Selective Justice: Why Legal Systems Don’t Protect Women in Our Region?
In previous pieces of this series, we explored how economic policies, financing choices, and ongoing wars shape women’s lives—and how these systems reproduce inequality rather than dismantle it. In this piece, we move one step further to ask a more radical question: Is justice merely a matter of laws and courts, or is it produced—and denied—far beyond them?
“Access to justice” sits at the center of international discourse on women’s rights. It is often framed in legal terms: better laws, more efficient courts, and judicial mechanisms capable of accountability.
But in our region, this framing is not only insufficient—it is often misleading.
Laws are not applied equally, and judicial justice is constantly constrained by political and social power structures. The issue is not simply the absence of legal texts, but who has the power to activate them—and who is excluded from accessing them in the first place.
Women may hold rights on paper, yet face real barriers when trying to claim them: bureaucratic procedures, high litigation costs, limited legal awareness, and deep social pressures that push them toward silence rather than confrontation.
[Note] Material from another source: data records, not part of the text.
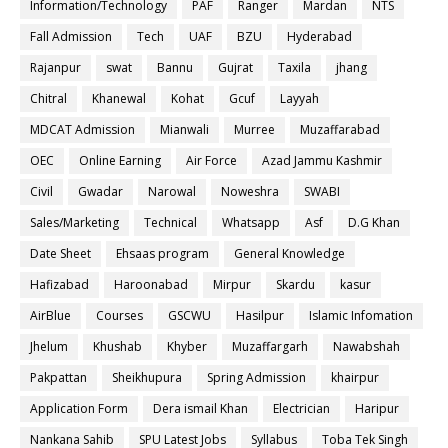
Information/Technology
PAF
Ranger
Mardan
NTS
Fall Admission
Tech
UAF
BZU
Hyderabad
Rajanpur
swat
Bannu
Gujrat
Taxila
jhang
Chitral
Khanewal
Kohat
Gcuf
Layyah
MDCAT Admission
Mianwali
Murree
Muzaffarabad
OEC
Online Earning
Air Force
Azad Jammu Kashmir
Civil
Gwadar
Narowal
Noweshra
SWABI
Sales/Marketing
Technical
Whatsapp
Asf
D.G Khan
Date Sheet
Ehsaas program
General Knowledge
Hafizabad
Haroonabad
Mirpur
Skardu
kasur
AirBlue
Courses
GSCWU
Hasilpur
Islamic Infomation
Jhelum
Khushab
Khyber
Muzaffargarh
Nawabshah
Pakpattan
Sheikhupura
Spring Admission
khairpur
Application Form
Dera ismail Khan
Electrician
Haripur
Nankana Sahib
SPU Latest Jobs
Syllabus
Toba Tek Singh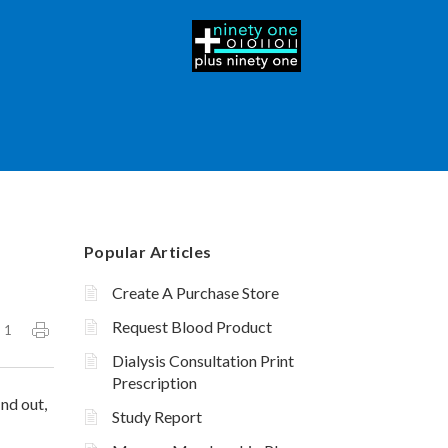
Popular Articles
Create A Purchase Store
Request Blood Product
1
Dialysis Consultation Print
Prescription
ind out,
Study Report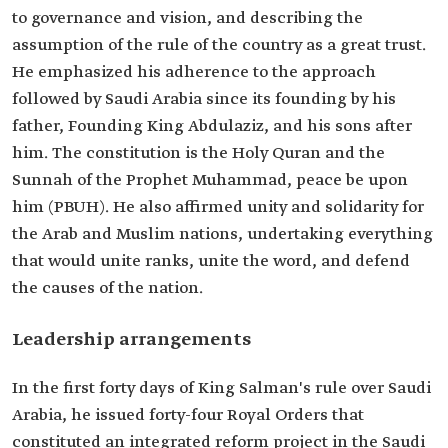
to governance and vision, and describing the
assumption of the rule of the country as a great trust.
He emphasized his adherence to the approach
followed by Saudi Arabia since its founding by his
father, Founding King Abdulaziz, and his sons after
him. The constitution is the Holy Quran and the
Sunnah of the Prophet Muhammad, peace be upon
him (PBUH). He also affirmed unity and solidarity for
the Arab and Muslim nations, undertaking everything
that would unite ranks, unite the word, and defend
the causes of the nation.
Leadership arrangements
In the first forty days of King Salman's rule over Saudi
Arabia, he issued forty-four Royal Orders that
constituted an integrated reform project in the Saudi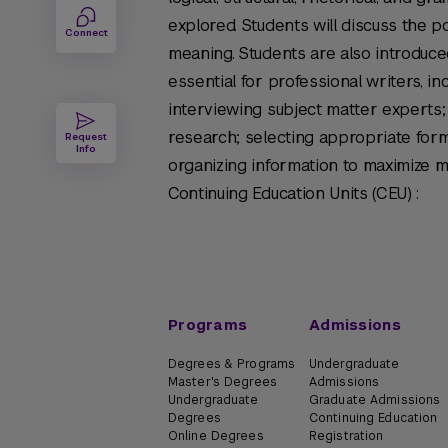
explored. Students will discuss the po
Connect
meaning. Students are also introduced
essential for professional writers, i
interviewing subject matter experts; 
research; selecting appropriate form
Request
Info
organizing information to maximize 
Continuing Education Units (CEU) :
Programs
Admissions
Degrees & Programs
Undergraduate
Master's Degrees
Admissions
Undergraduate
Graduate Admissions
Degrees
Continuing Education
Online Degrees
Registration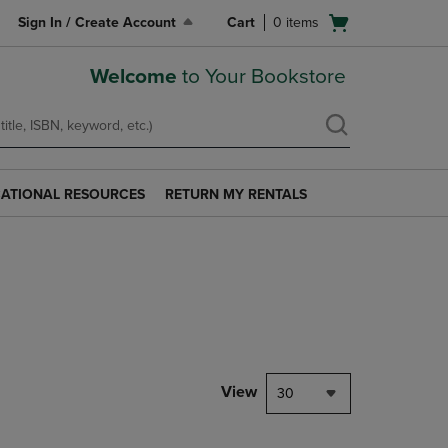
Open
Sign In / Create Account
Cart
0
items
cart
menu
Welcome
to Your Bookstore
ATIONAL RESOURCES
RETURN MY RENTALS
RETURN
AL
MY
S
RENTALS
LINK.
PRESS
ENTER
TO
NAVIGATE
TO
PAGE.
View
30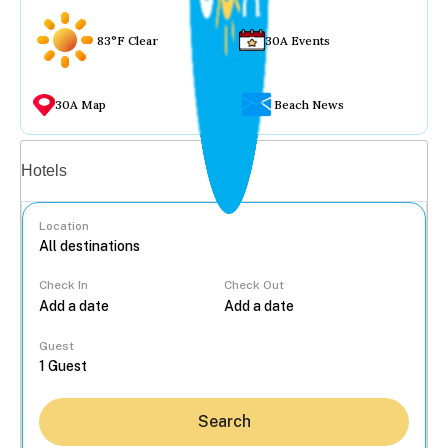
83°F Clear
30A Events
30A Map
Beach News
Vacation rentals
Hotels
Location
Check In
Check Out
...
Guest
Search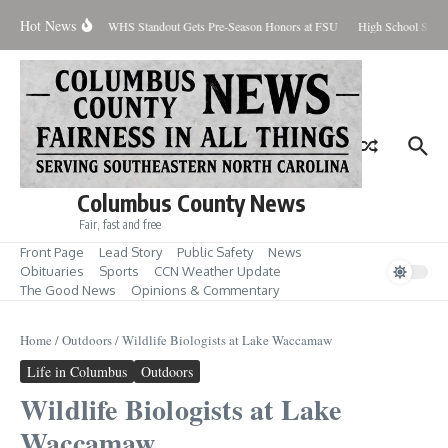
Skip to content
Hot News
Percent Contained
WHS Standout Gets Pre-Season Honors at FSU
High School Stude
Columbus County News
Fair, fast and free
Front Page
Lead Story
Public Safety
News
Obituaries
Sports
CCN Weather Update
The Good News
Opinions & Commentary
Home
/
Outdoors
/
Wildlife Biologists at Lake Waccamaw
Life in Columbus
Outdoors
Wildlife Biologists at Lake
Waccamaw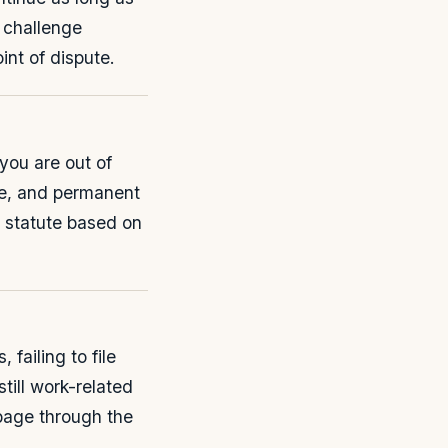
y challenge
int of dispute.
 you are out of
ife, and permanent
y statute based on
failing to file
till work-related
page through the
In many cases, the laws themselves are shaped by unequal gender norms, limiting their ability to deliver real justice.
Even in high-profile cases, justice often remains partial.
In Morocco, the 2021 Tangier factory tragedy—where women workers died in an informal industrial unit during floods—exposed the limits of legal protection. Despite investigations, the factory owner received only a one-and-a-half-year sentence—an outcome that fails to reflect the scale and structural nature of the violence.
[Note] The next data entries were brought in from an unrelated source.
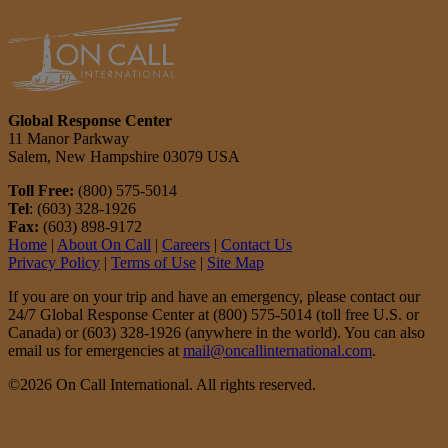
Global Response Center
11 Manor Parkway
Salem, New Hampshire 03079 USA
Toll Free:
(800) 575-5014
Tel
: (603) 328-1926
Fax:
(603) 898-9172
Home
|
About On Call
|
Careers
|
Contact Us
Privacy Policy
|
Terms of Use
|
Site Map
If you are on your trip and have an emergency, please contact our
24/7 Global Response Center at (800) 575-5014 (toll free U.S. or
Canada) or (603) 328-1926 (anywhere in the world). You can also
email us for emergencies at
mail@oncallinternational.com
.
©2026 On Call International. All rights reserved.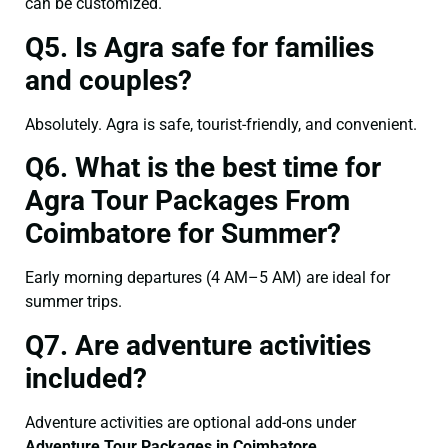
can be customized.
Q5. Is Agra safe for families
and couples?
Absolutely. Agra is safe, tourist-friendly, and convenient.
Q6. What is the best time for
Agra Tour Packages From
Coimbatore for Summer?
Early morning departures (4 AM–5 AM) are ideal for
summer trips.
Q7. Are adventure activities
included?
Adventure activities are optional add-ons under
Adventure Tour Packages in Coimbatore
.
In Egypt, in 2025, an infant died after her mother—a textile factory worker in Alexandria—was denied leave to care for her despite her deteriorating health, and prevented from leaving work in time. The case sparked outrage and labor strikes, yet the official response remained limited to administrative measures and compensation, with no clear judicial accountability. Women’s lives—and their children’s—are thus reduced to costs that can be managed, rather than rights that must be protected.
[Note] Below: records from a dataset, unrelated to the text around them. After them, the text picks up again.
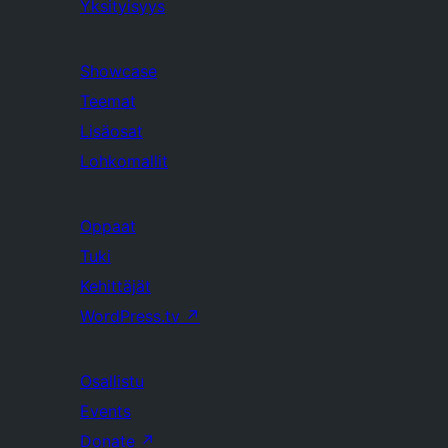
Yksityisyys
Showcase
Teemat
Lisäosat
Lohkomallit
Oppaat
Tuki
Kehittäjät
WordPress.tv
↗
Osallistu
Events
Donate
↗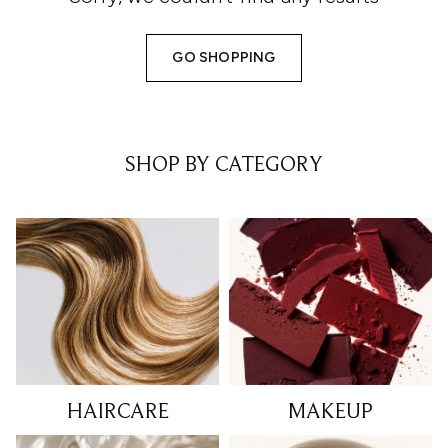
GO SHOPPING
SHOP BY CATEGORY
HAIRCARE
MAKEUP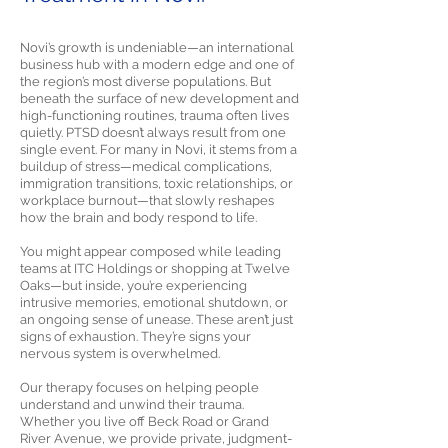
Novi’s growth is undeniable—an international
business hub with a modern edge and one of
the region’s most diverse populations. But
beneath the surface of new development and
high-functioning routines, trauma often lives
quietly. PTSD doesn’t always result from one
single event. For many in Novi, it stems from a
buildup of stress—medical complications,
immigration transitions, toxic relationships, or
workplace burnout—that slowly reshapes
how the brain and body respond to life.
You might appear composed while leading
teams at ITC Holdings or shopping at Twelve
Oaks—but inside, you’re experiencing
intrusive memories, emotional shutdown, or
an ongoing sense of unease. These aren’t just
signs of exhaustion. They’re signs your
nervous system is overwhelmed.
Our therapy focuses on helping people
understand and unwind their trauma.
Whether you live off Beck Road or Grand
River Avenue, we provide private, judgment-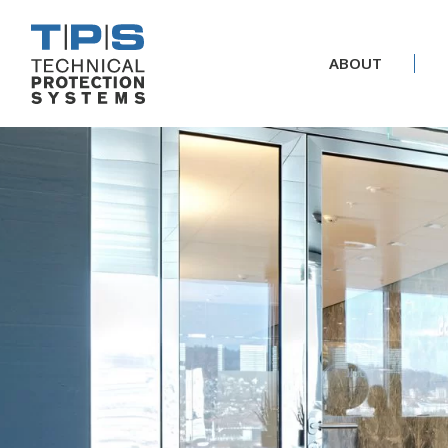
ABOUT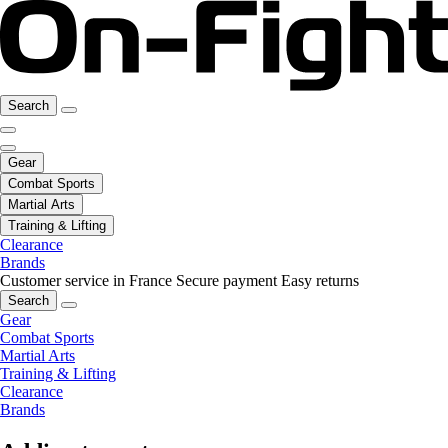
Search
Gear
Combat Sports
Martial Arts
Training & Lifting
Clearance
Brands
Customer service in France
Secure payment
Easy returns
Search
Gear
Combat Sports
Martial Arts
Training & Lifting
Clearance
Brands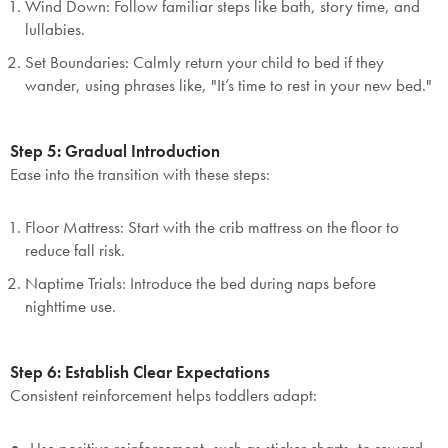
Wind Down
: Follow familiar steps like bath, story time, and
lullabies.
Set Boundaries
: Calmly return your child to bed if they
wander, using phrases like, "It’s time to rest in your new bed."
Step 5: Gradual Introduction
Ease into the transition with these steps:
Floor Mattress
: Start with the crib mattress on the floor to
reduce fall risk.
Naptime Trials
: Introduce the bed during naps before
nighttime use.
Step 6: Establish Clear Expectations
Consistent reinforcement helps toddlers adapt: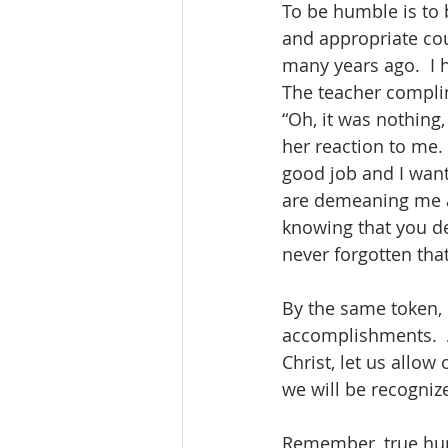
To be humble is to 
and appropriate cou
many years ago.  I 
The teacher compli
“Oh, it was nothing
her reaction to me. 
good job and I want
are demeaning me an
knowing that you de
never forgotten tha
By the same token, i
accomplishments.  A
Christ, let us allow
we will be recognize
Remember, true humi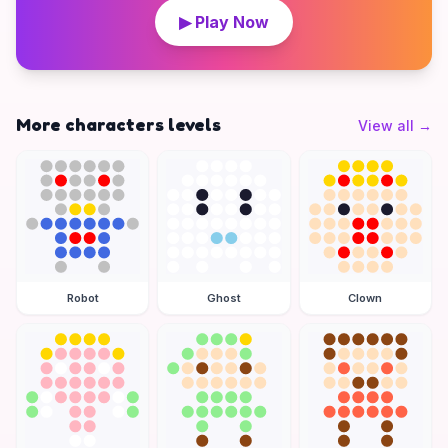
▶ Play Now
More characters levels
View all
→
Robot
Ghost
Clown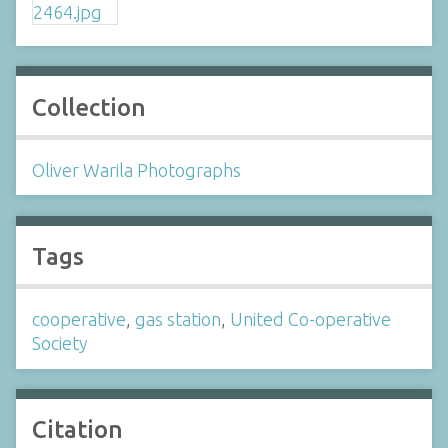
Collection
Oliver Warila Photographs
Tags
cooperative
,
gas station
,
United Co-operative
Society
Citation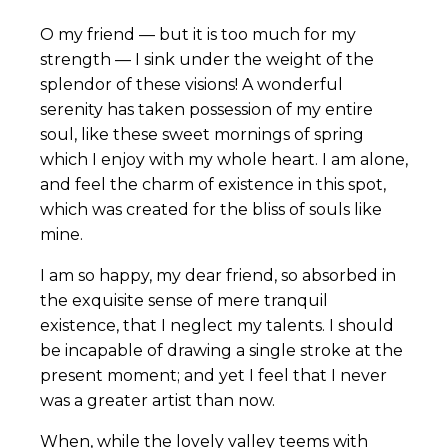
O my friend — but it is too much for my
strength — I sink under the weight of the
splendor of these visions! A wonderful
serenity has taken possession of my entire
soul, like these sweet mornings of spring
which I enjoy with my whole heart. I am alone,
and feel the charm of existence in this spot,
which was created for the bliss of souls like
mine.
I am so happy, my dear friend, so absorbed in
the exquisite sense of mere tranquil
existence, that I neglect my talents. I should
be incapable of drawing a single stroke at the
present moment; and yet I feel that I never
was a greater artist than now.
When, while the lovely valley teems with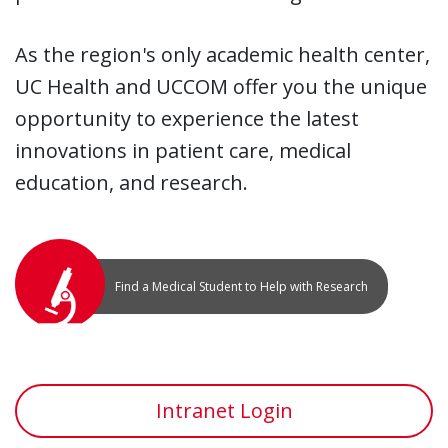
As the region's only academic health center,
UC Health and UCCOM offer you the unique
opportunity to experience the latest
innovations in patient care, medical
education, and research.
Find a Medical Student to Help with Research
Intranet Login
In the Gulf, this pattern becomes even more severe. In 2024, Human Rights Watch documented the case of a Kenyan domestic worker in Saudi Arabia who was forced to work up to 16 hours a day without rest and repeatedly denied medical care despite severe pain. This is not an isolated case, but part of a broader system where the kafala system restricts workers’ mobility and makes their access to healthcare—and sometimes survival—entirely dependent on employers, in the absence of effective legal remedies.
In a world of deepening inequality, justice cannot be confined to legal frameworks.
At its core, injustice is rooted in systems of power that determine who controls resources, who participates in decision-making, and who is excluded.
In the Global South, women face structural barriers that courts alone cannot resolve. When civic space shrinks, feminist movements are marginalized, and economic decisions are made far away from the affected communities, legal justice loses its transformative potential. Worse still, many policies that reproduce inequality are not even recognized as violations.
For example: Public budget decisions, Investment priorities, and Natural resource governance. These shape millions of women’s lives, yet remain outside judicial accountability.
From this perspective, real justice cannot be reduced to legal systems—it must be understood through power, participation, and redistribution.
Ultimately, the struggle for justice is not only a legal battle—it is a political and collective act of resistance.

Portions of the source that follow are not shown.